Benchmarking Lateral Reasoning
LateralBench
Compare model strategy and performance on multi-turn lateral-thinking tasks.
Leaderboard
* Displayed scores treat "I chewed through my entire context window" errors as incorrect. Raw score excludes them from weighting. Error bars show approximate 95% CI (±1.96·stderr).
Score vs Cost
Cost multiple is relative to the cheapest selected model. Hover points for details.
Score vs Output Tokens
Token multiple is relative to the tersest selected model. Hover points for details.
Benchmark methodology and sample questions
LateralBench is a multi-turn lateral thinking test that measures lateral thinking, self-awareness, linking disparate subjects and strategic thinking.
Models are given 100 questions, each with potentially not enough information to find a single correct answer.

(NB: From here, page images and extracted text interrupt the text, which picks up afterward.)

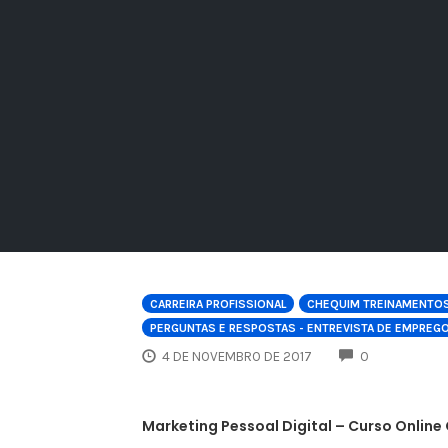
CARREIRA PROFISSIONAL
CHEQUIM TREINAMENTO
PERGUNTAS E RESPOSTAS - ENTREVISTA DE EMPREG
COMMENTS
4 DE NOVEMBRO DE 2017
0
Marketing Pessoal Digital – Curso Online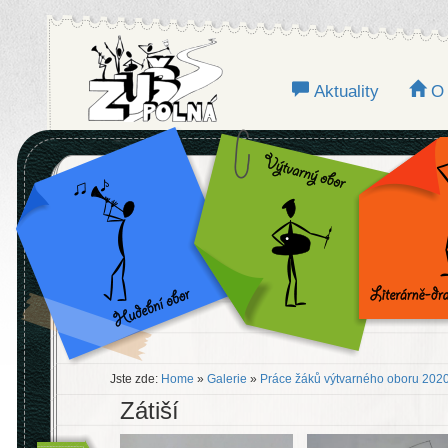
Aktuality
O
Jste zde:
Home
»
Galerie
»
Práce žáků výtvarného oboru 202
Zátiší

They have two options: request a hint, or answer. They can request up to 5 hints. Hints are increasingly obvious. If they answer correctly, they receive 6-(number of hints used) points but if they answer incorrectly, they receive 0 points for that question. Models are told of this scoring scheme, which encourages strategically deciding how many hints are necessary to confidently answer each question.
A score of 600 would be achieved by answering every question. Scores are normalized to a percentage.
To minimize contamination, LateralBench uses a private question set and while the questions are sent to provider APIs by necessity, the answers are never sent to API providers.